Reactions: Like 1 | Agree 4


----------



## Blueglass (Sep 14, 2014)

I've ruined a couple hobbies turning them into businesses. I do hope to make enough to pay for my addiction though.

Reactions: Like 3


----------



## Tony (Sep 14, 2014)

It started as a hobby for me. I do make some money on it, but it's just a way to justify what time and money I spend on it. I always say that I would do it even if I didn't make money at it. Woodworking is what I do to relax and enjoy myself; I love being in the shop. It's great to see people enjoy my work, whether they have bought it or received it as a gift.

My wife would say it's a sick obsession, but I don't pay attention to that! Tony

Reactions: Like 2 | Agree 1


----------



## ButchC (Sep 14, 2014)

Blueglass said:


> I've ruined a couple hobbies turning them into businesses. I do hope to make enough to pay for my addiction though.



Funding my hobdiction would be great, but i would like very much to turn this hobsession into a second income, i just dont know how to take it to the next level.

Reactions: Like 2


----------



## Kevin (Sep 14, 2014)

Schroedc said:


> For me it started as a hobby and then got out of hand. Over the last year I've bought a building, moved my shop out of the garage and quit working for the man. Some aspects of it are still a hobby like the flat work but the turning is now how I make my living.



Hi I'm Colin and I'm an addict. It all started in college when I started drinking socially to get chicks and then it quickly got out of hand. I couldn't seem to score any babes, so I started drinking more. I now brew my own beer and sell to my friends to keep afloat. Some aspects are still a hobby, like when I organize a "quarters" competition with my buddies. I always win. But beer and wine making are how I make my living. When I am sober.

Reactions: Funny 3


----------



## Kevin (Sep 14, 2014)

I voted hobby since you asked about woodworking specifically. Another great QOTW Marc.

Reactions: Thank You! 1


----------



## Sprung (Sep 14, 2014)

Definitely a hobby/obsession that I enjoy greatly. It's a great stress reliever and creative outlet for me.

I would like to start selling some of what I make to offset some of the cost of tools and wood, but I have no desire or plan for this to eventually become a job, or even like a job, for me. I know I wouldn't enjoy it near as much if it were anything but a hobby.

Reactions: Like 1


----------



## DKMD (Sep 14, 2014)

Just a hobby for me... I've sold a little, given away a bunch, bartered a few things, and burned more than the other categories combined.

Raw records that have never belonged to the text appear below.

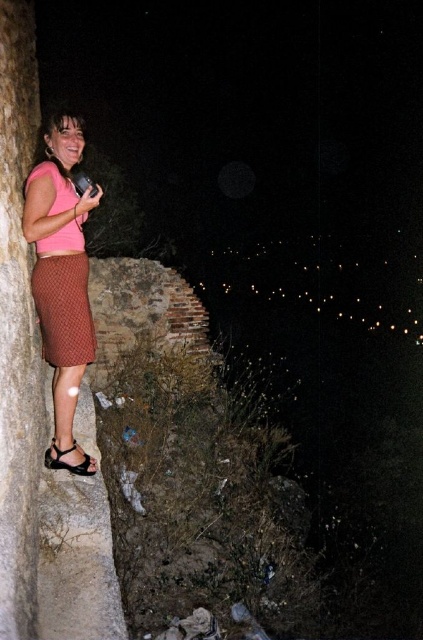 This screenshot has width=423, height=640. What do you see at coordinates (63, 296) in the screenshot? I see `brown textured dress at left` at bounding box center [63, 296].

Can you confirm if brown textured dress at left is positioned below black leather sandal at lower left?

Incorrect, brown textured dress at left is not positioned below black leather sandal at lower left.

This screenshot has width=423, height=640. What do you see at coordinates (63, 296) in the screenshot?
I see `brown textured dress at left` at bounding box center [63, 296].

Image resolution: width=423 pixels, height=640 pixels. In order to click on brown textured dress at left in this screenshot , I will do `click(63, 296)`.

Can you confirm if pink fabric skirt at left is positioned below black leather sandal at lower left?

Actually, pink fabric skirt at left is above black leather sandal at lower left.

Between pink fabric skirt at left and black leather sandal at lower left, which one is positioned higher?

pink fabric skirt at left is above.

Where is `pink fabric skirt at left`? The image size is (423, 640). pink fabric skirt at left is located at coordinates (62, 280).

You are a GUI agent. You are given a task and a screenshot of the screen. Output one action in this format:
    pyautogui.click(x=<x>, y=<y>)
    Task: Click on the pink fabric skirt at left
    
    Given the screenshot: What is the action you would take?
    pyautogui.click(x=62, y=280)

Does pink fabric skirt at left have a lesser height compared to brown textured dress at left?

In fact, pink fabric skirt at left may be taller than brown textured dress at left.

Does pink fabric skirt at left appear under brown textured dress at left?

Indeed, pink fabric skirt at left is positioned under brown textured dress at left.

This screenshot has height=640, width=423. I want to click on pink fabric skirt at left, so click(x=62, y=280). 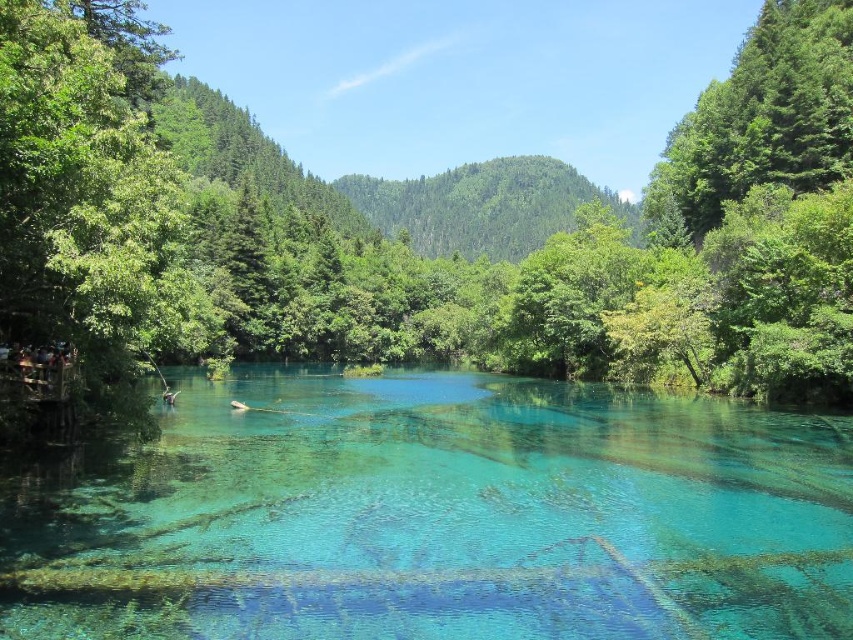 You are standing at the center of the scene and looking towards the green leafy tree at left and the green leafy tree at upper right. Which tree appears taller from your current position?

The green leafy tree at upper right appears taller because it has a greater height compared to the green leafy tree at left.

You are standing at the edge of the lake and see two points in the water. One is at point coordinate [798,100] and the other is at point coordinate [294,404]. Which point is closer to you?

Point coordinate [798,100] is closer to you because it is further to the viewer than point coordinate [294,404].

You are an environmental scientist observing the scene. You need to determine which area covers more space in the image between the translucent blue water at center and the green leafy tree at left. Based on the scene, which one takes up more area?

The green leafy tree at left occupies more space than the translucent blue water at center in the image. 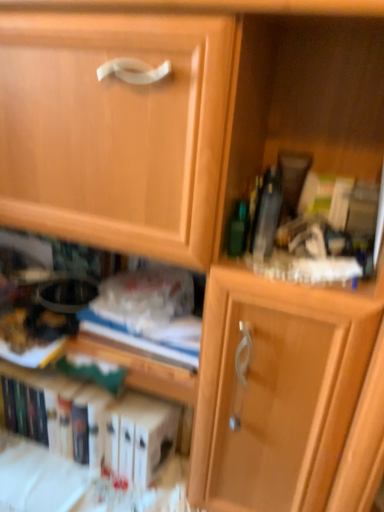 Describe the element at coordinates (106, 425) in the screenshot. The image size is (384, 512). I see `white matte book at lower left` at that location.

Measure the distance between point (161, 409) and camera.

A distance of 3.56 feet exists between point (161, 409) and camera.

Image resolution: width=384 pixels, height=512 pixels. In order to click on white matte book at lower left in this screenshot , I will do `click(106, 425)`.

The image size is (384, 512). Identify the location of white matte book at lower left. (106, 425).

I've considered trying to do something wood related in the next working chapter of my life, but I'm afraid I'd ruin a perfectly good hobby in the process. I'm still contemplating trying to combine some travel with demoing for turning clubs later in life... Gotta get kids grown and quit the day job to make that work, so it's just a pipe dream at this point.

Reactions: Like 2 | Agree 2


----------